Nonfiction book reviews: Eat, Pray, Love: One Womans Search for Everything Across Italy, India and Indonesia, by Elizabeth Gilbert – Part 6

October 12, 2009 by Lost in Europe  
Filed under Restaurants

Let me start by saying that I did somewhat enjoy this book eventually. I have never been one for books touted as ’self-help’ or ‘inspirational’, but the travel aspect of the blurb-hype really got me hooked into purchasing it. Ms Gilbert is, in my opinion, quite an engaging writer.

The first 30 or so pages were, in all honesty, quite painful to read and I considered putting the book down a few times and knocking it off my reading list. The author literally laid herself bare and it wasn’t pretty, nor did it move me to empathy as some sad memoir-type/stories do. The whining, the sobbing, the wallowing in self-pity… I felt like it lasted longer than it needed to and instead of making me feel empathy for the author, I just wanted to say ‘All right, already! Buck up!’ Nearly anyone can create that type of drama all by themselves and don’t necessarily need to follow someone else down that path. It was taxing and mentally wore me out to wade through it.

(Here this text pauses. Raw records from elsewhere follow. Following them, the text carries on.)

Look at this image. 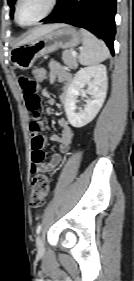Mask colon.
<instances>
[{
    "mask_svg": "<svg viewBox=\"0 0 134 281\" xmlns=\"http://www.w3.org/2000/svg\"><path fill=\"white\" fill-rule=\"evenodd\" d=\"M47 71L43 67H37L34 70V78L40 83L46 80ZM50 190V181L44 174L36 175L32 180L31 188V205L33 207H40L48 196Z\"/></svg>",
    "mask_w": 134,
    "mask_h": 281,
    "instance_id": "obj_1",
    "label": "colon"
}]
</instances>
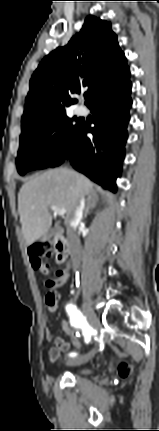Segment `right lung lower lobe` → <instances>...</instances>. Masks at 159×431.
<instances>
[{
    "label": "right lung lower lobe",
    "mask_w": 159,
    "mask_h": 431,
    "mask_svg": "<svg viewBox=\"0 0 159 431\" xmlns=\"http://www.w3.org/2000/svg\"><path fill=\"white\" fill-rule=\"evenodd\" d=\"M130 93L129 75L101 92L89 105L95 126L89 128L81 122L48 167H56L70 160L74 169L103 188L116 191L115 180L121 174L124 145L128 137L126 128L132 104ZM87 133H92L94 137L88 138Z\"/></svg>",
    "instance_id": "obj_1"
}]
</instances>
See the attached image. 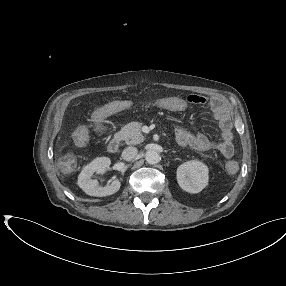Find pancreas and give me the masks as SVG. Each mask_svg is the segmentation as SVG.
Listing matches in <instances>:
<instances>
[{
  "label": "pancreas",
  "mask_w": 286,
  "mask_h": 286,
  "mask_svg": "<svg viewBox=\"0 0 286 286\" xmlns=\"http://www.w3.org/2000/svg\"><path fill=\"white\" fill-rule=\"evenodd\" d=\"M141 127L142 123L139 122L128 123L116 133L115 137L119 140H124L128 145L139 144L145 140Z\"/></svg>",
  "instance_id": "1"
}]
</instances>
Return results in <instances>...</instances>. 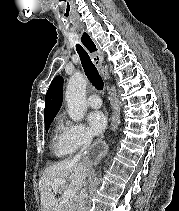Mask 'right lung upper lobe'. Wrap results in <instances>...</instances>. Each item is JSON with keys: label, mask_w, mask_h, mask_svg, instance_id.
<instances>
[{"label": "right lung upper lobe", "mask_w": 179, "mask_h": 211, "mask_svg": "<svg viewBox=\"0 0 179 211\" xmlns=\"http://www.w3.org/2000/svg\"><path fill=\"white\" fill-rule=\"evenodd\" d=\"M63 78L57 76L53 79L45 96V120L55 117L62 104Z\"/></svg>", "instance_id": "cb5924a9"}]
</instances>
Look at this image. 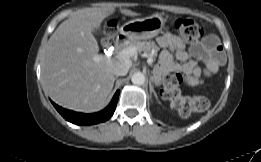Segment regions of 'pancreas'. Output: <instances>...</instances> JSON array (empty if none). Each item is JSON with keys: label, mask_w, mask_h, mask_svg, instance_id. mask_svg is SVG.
<instances>
[{"label": "pancreas", "mask_w": 261, "mask_h": 162, "mask_svg": "<svg viewBox=\"0 0 261 162\" xmlns=\"http://www.w3.org/2000/svg\"><path fill=\"white\" fill-rule=\"evenodd\" d=\"M129 46L136 47L139 52L143 51V52L151 53L152 51H154L152 55L154 59L156 58L157 52L159 51V47L155 44L154 41L135 40V41H131L129 43Z\"/></svg>", "instance_id": "pancreas-1"}]
</instances>
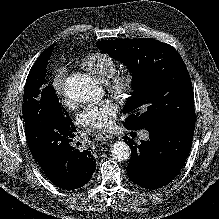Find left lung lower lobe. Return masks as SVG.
<instances>
[{
    "instance_id": "0a47b994",
    "label": "left lung lower lobe",
    "mask_w": 219,
    "mask_h": 219,
    "mask_svg": "<svg viewBox=\"0 0 219 219\" xmlns=\"http://www.w3.org/2000/svg\"><path fill=\"white\" fill-rule=\"evenodd\" d=\"M128 130H134L123 124ZM195 123L163 131H149V140L137 145L129 137L132 157L127 173L132 182L145 189L169 184L183 168L192 146Z\"/></svg>"
}]
</instances>
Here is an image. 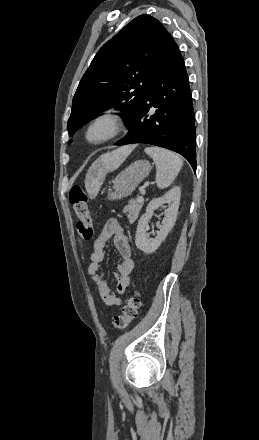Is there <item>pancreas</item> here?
Masks as SVG:
<instances>
[{
	"label": "pancreas",
	"mask_w": 259,
	"mask_h": 440,
	"mask_svg": "<svg viewBox=\"0 0 259 440\" xmlns=\"http://www.w3.org/2000/svg\"><path fill=\"white\" fill-rule=\"evenodd\" d=\"M143 204L144 201L139 202L137 199L131 200L128 205L124 207L123 212L127 215V218L130 221H133L138 216Z\"/></svg>",
	"instance_id": "obj_1"
}]
</instances>
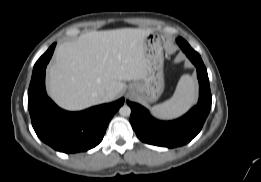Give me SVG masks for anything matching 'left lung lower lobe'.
Masks as SVG:
<instances>
[{
    "label": "left lung lower lobe",
    "instance_id": "obj_1",
    "mask_svg": "<svg viewBox=\"0 0 261 182\" xmlns=\"http://www.w3.org/2000/svg\"><path fill=\"white\" fill-rule=\"evenodd\" d=\"M197 69L199 101L188 113L173 121H158L147 109L128 101L131 107L130 122L138 138L148 144L173 148L190 142L202 129L210 112L211 92L205 65L193 49H182Z\"/></svg>",
    "mask_w": 261,
    "mask_h": 182
}]
</instances>
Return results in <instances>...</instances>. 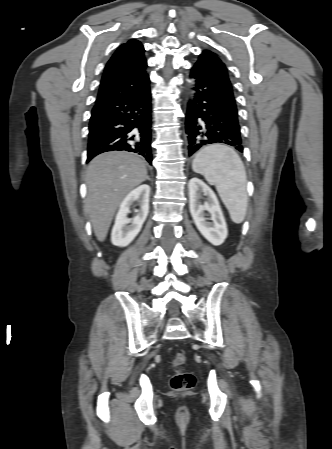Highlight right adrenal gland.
Here are the masks:
<instances>
[{
    "instance_id": "2a0ac1e0",
    "label": "right adrenal gland",
    "mask_w": 332,
    "mask_h": 449,
    "mask_svg": "<svg viewBox=\"0 0 332 449\" xmlns=\"http://www.w3.org/2000/svg\"><path fill=\"white\" fill-rule=\"evenodd\" d=\"M147 180H150L149 176L146 177Z\"/></svg>"
}]
</instances>
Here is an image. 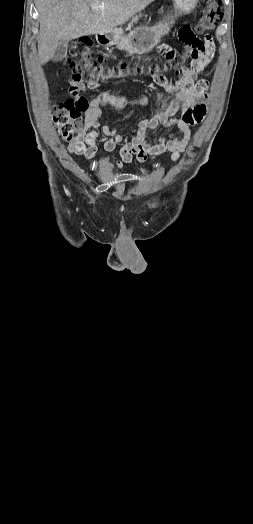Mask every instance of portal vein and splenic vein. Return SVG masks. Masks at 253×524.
Wrapping results in <instances>:
<instances>
[{
  "label": "portal vein and splenic vein",
  "mask_w": 253,
  "mask_h": 524,
  "mask_svg": "<svg viewBox=\"0 0 253 524\" xmlns=\"http://www.w3.org/2000/svg\"><path fill=\"white\" fill-rule=\"evenodd\" d=\"M91 8H92V9H96V8H98V6L95 5V4H92V5H91Z\"/></svg>",
  "instance_id": "1"
}]
</instances>
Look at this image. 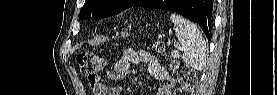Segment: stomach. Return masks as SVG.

As I plowed ahead and the author decided to pick up and go, to put her pain behind her, I realized that she needed to put it all out there to let us know exactly how far she’d come. Granted, it was a bit tedious, but who is to say how much suffering is too much for someone else?

Add to that the strength to leave all that is familiar and plunge into the decidedly unfamiliar. She shows us a woman who has always wanted to visit Italy takes several months to soak in the pleasure of the country: the food, the art, the people. On to a trip to Indonesia – four mouths where she paid an obscene amount of money and applied to meditate at an ashram, apparently searching for ‘meaning’. Bali rounds out the triad and combines the essence and lessons of the previous two exotic locals. A beautiful idea to marry all those life lessons together, even if parts of the story do seems a bit contrived. Indeed, I can not deny that the descriptions of the beauty of the land and the realizations and epiphanies Gilbert claims to have had, but I couldn’t help feeling a little doubtful about the honesty of each one of her lesson/stories.

I did enjoy the book, but it was with a certain amount of artifice. I didn’t really believe the spiritual journey as a result of traveling world traveling. Who wouldn’t recover from the pain and agony of leaving a cracked marriage and seeing the same place/memories by leaving for another country? I found this book more of a travel diary and the tone in which Gilbert wrote as a bit condescending, but trying desperately to fool me into thinking she was just terribly clever.